Saved entries:
────────────────
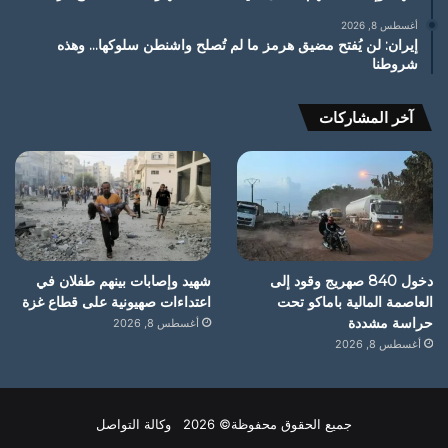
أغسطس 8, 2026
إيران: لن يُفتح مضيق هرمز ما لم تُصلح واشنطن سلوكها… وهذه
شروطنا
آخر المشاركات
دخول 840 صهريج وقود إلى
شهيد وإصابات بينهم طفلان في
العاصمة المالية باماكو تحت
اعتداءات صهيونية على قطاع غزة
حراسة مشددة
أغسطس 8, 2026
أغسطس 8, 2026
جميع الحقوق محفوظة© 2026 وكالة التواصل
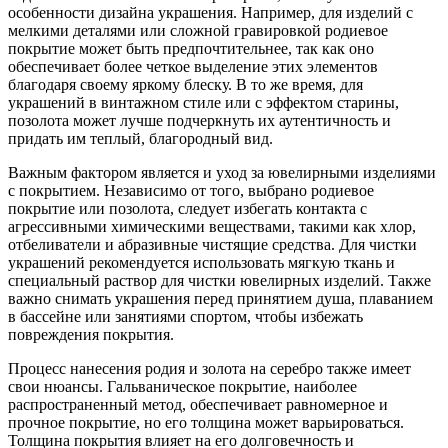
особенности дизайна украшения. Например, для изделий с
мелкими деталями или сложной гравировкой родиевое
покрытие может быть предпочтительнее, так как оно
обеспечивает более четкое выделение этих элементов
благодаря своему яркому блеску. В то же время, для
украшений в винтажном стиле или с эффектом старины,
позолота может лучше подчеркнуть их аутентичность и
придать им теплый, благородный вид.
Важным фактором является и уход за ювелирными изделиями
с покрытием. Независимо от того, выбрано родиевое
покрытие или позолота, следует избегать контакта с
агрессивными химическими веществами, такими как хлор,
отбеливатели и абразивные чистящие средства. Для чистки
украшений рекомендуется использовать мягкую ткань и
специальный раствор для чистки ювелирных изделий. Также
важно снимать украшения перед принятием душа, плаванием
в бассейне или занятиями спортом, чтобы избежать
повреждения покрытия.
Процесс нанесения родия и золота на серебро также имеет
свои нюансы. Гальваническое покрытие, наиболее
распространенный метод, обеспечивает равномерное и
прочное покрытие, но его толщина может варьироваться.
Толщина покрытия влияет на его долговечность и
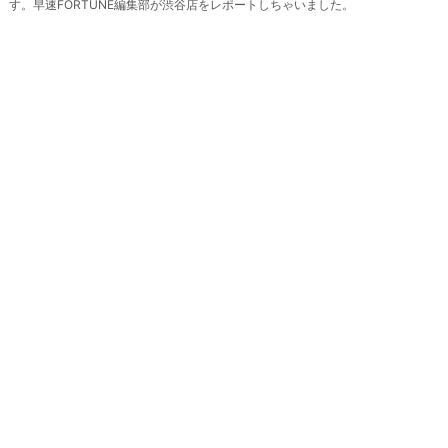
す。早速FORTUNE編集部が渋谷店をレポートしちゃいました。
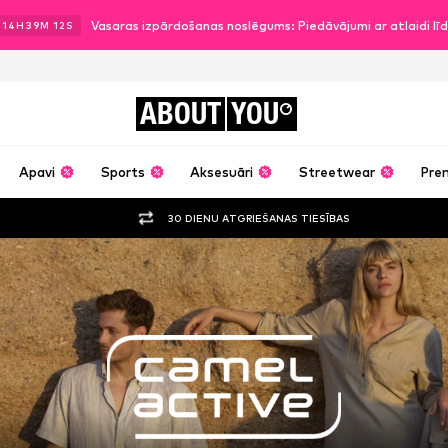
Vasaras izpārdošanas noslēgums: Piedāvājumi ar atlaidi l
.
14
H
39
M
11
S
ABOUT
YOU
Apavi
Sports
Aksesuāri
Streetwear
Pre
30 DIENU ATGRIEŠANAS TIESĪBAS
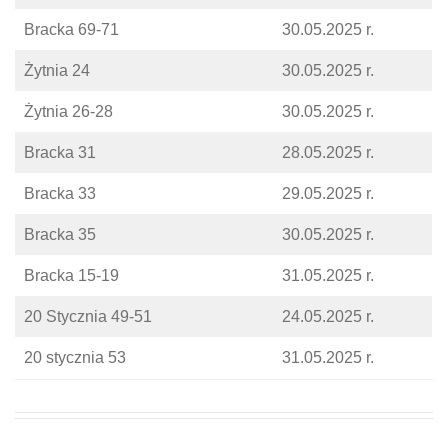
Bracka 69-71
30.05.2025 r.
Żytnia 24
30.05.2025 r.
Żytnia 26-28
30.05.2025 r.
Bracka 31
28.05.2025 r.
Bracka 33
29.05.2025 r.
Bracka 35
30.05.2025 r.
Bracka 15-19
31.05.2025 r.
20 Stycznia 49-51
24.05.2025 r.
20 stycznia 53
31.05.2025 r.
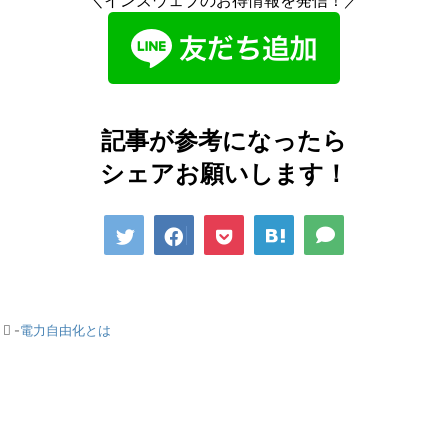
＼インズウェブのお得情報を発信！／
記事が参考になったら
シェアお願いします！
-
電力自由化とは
────────────────
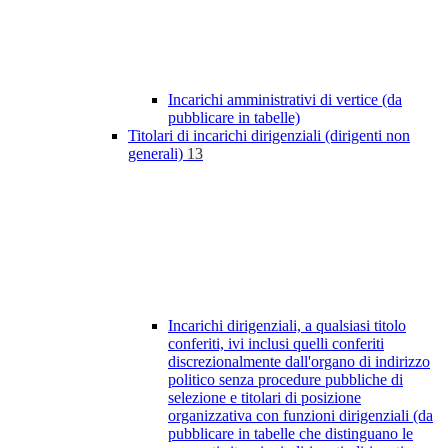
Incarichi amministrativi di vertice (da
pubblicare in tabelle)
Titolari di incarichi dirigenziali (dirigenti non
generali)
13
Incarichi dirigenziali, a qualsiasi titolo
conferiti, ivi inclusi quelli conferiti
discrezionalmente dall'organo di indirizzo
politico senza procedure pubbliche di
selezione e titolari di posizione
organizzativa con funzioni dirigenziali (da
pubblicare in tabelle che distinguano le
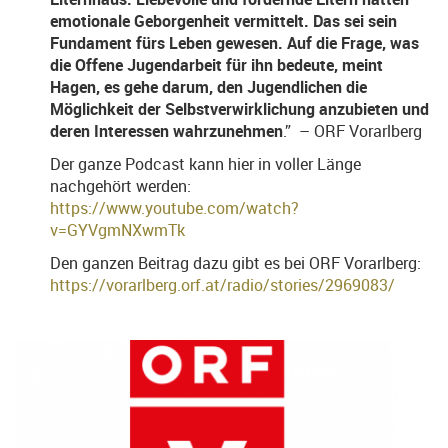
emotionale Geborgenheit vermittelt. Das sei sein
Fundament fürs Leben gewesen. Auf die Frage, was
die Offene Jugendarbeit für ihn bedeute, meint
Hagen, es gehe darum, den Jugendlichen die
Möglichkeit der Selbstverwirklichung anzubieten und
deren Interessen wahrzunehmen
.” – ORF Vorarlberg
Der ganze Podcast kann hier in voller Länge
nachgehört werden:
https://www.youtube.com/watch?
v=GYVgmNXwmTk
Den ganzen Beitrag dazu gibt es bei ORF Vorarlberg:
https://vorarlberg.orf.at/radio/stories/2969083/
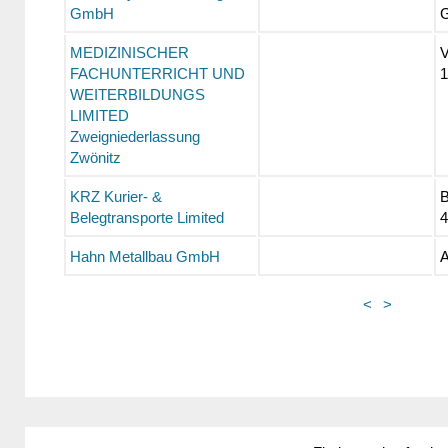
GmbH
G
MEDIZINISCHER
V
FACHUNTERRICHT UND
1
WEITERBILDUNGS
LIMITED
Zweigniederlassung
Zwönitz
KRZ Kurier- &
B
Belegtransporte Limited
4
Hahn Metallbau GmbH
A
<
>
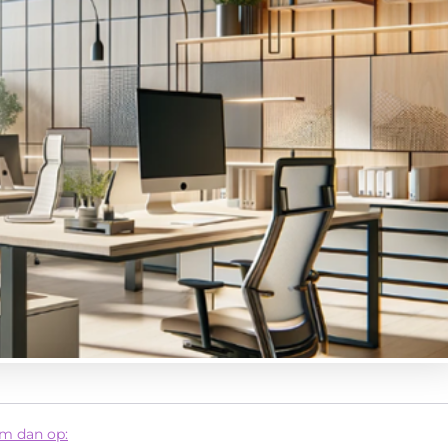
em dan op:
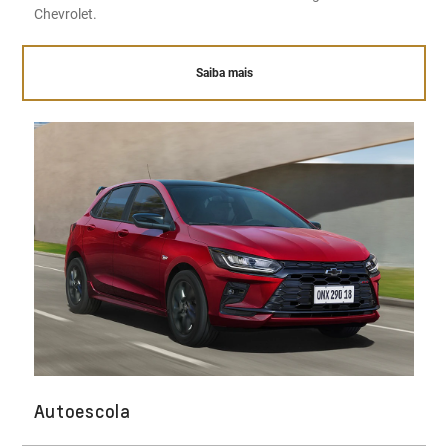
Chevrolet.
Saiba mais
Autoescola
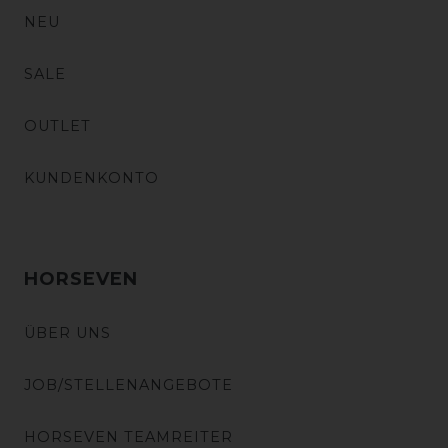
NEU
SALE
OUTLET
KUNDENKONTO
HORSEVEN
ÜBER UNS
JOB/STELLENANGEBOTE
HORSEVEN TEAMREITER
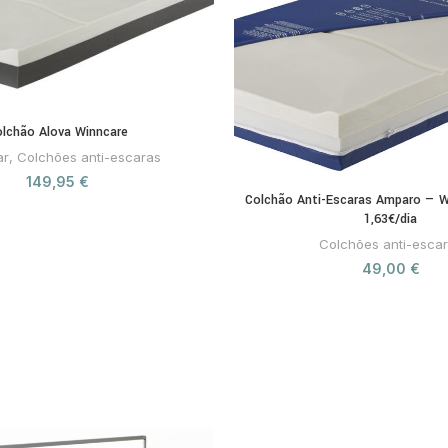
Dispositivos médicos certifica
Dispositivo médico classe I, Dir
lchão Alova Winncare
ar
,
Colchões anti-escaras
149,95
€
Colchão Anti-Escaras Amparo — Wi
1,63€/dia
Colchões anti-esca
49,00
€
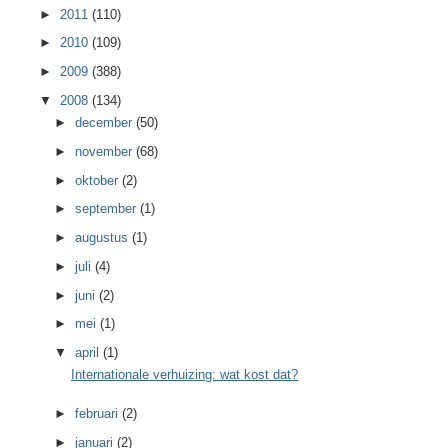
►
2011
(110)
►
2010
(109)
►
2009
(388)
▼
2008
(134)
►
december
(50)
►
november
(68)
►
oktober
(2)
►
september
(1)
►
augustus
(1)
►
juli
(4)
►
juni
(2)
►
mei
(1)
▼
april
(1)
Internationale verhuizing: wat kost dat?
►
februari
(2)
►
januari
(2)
────────────────
— TASK TO CARRY OUT —
Each line of the data that holds "dirigenziali" should be copied.

— TASK OUTPUT —
Titolari di incarichi dirigenziali (dirigenti non
Incarichi dirigenziali, a qualsiasi titolo
organizzativa con funzioni dirigenziali (da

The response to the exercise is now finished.